== Segment start ==

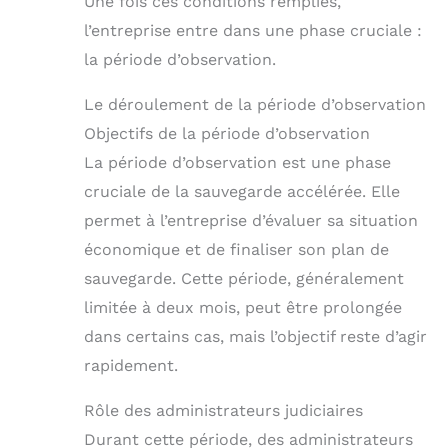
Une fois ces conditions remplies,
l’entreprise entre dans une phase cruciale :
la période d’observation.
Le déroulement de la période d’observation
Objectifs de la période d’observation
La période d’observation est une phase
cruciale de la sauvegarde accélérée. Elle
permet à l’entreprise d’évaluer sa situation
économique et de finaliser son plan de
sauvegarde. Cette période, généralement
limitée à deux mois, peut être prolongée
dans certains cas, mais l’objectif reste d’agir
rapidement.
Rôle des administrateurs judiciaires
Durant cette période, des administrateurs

== Segment end ==
== Segment start ==

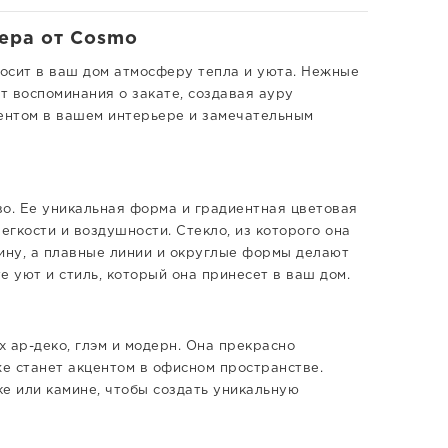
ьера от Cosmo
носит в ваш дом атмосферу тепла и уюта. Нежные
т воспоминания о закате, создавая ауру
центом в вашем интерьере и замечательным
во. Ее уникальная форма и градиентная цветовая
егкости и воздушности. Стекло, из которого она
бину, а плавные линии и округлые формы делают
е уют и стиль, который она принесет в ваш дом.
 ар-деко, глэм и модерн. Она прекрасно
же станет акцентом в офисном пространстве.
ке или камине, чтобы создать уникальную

== Segment end ==
== Segment start ==

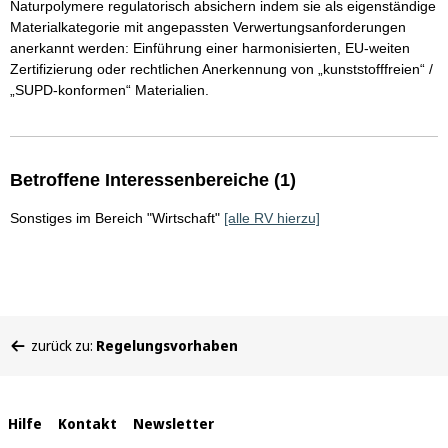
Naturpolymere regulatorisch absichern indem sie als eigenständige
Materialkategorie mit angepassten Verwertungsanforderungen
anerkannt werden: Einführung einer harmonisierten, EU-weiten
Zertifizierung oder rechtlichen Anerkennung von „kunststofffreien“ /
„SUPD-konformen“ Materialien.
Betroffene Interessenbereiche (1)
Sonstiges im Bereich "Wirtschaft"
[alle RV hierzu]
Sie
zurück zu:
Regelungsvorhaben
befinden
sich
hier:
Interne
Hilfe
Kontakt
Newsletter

== Segment end ==

Can you repeat, word for word, every line above from the one containing "Une fois ces" down to the one containing "économique et de finaliser son plan de", including both?

WORKED SOLUTION:
Une fois ces conditions remplies,
l’entreprise entre dans une phase cruciale :
la période d’observation.
Le déroulement de la période d’observation
Objectifs de la période d’observation
La période d’observation est une phase
cruciale de la sauvegarde accélérée. Elle
permet à l’entreprise d’évaluer sa situation
économique et de finaliser son plan de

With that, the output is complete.